(Collected data)
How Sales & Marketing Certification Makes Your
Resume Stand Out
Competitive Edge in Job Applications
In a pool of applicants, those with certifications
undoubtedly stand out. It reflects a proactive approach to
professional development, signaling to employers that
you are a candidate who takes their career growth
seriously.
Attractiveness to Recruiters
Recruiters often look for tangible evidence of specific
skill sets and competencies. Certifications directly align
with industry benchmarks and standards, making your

### YOUR OBJECTIVE
Once the line that contains "Recruiters often look" is found, please give it again exactly, along with each line that comes after it, through the last line of the entries.

### RESULT FOR THIS TASK
Recruiters often look for tangible evidence of specific
skill sets and competencies. Certifications directly align
with industry benchmarks and standards, making your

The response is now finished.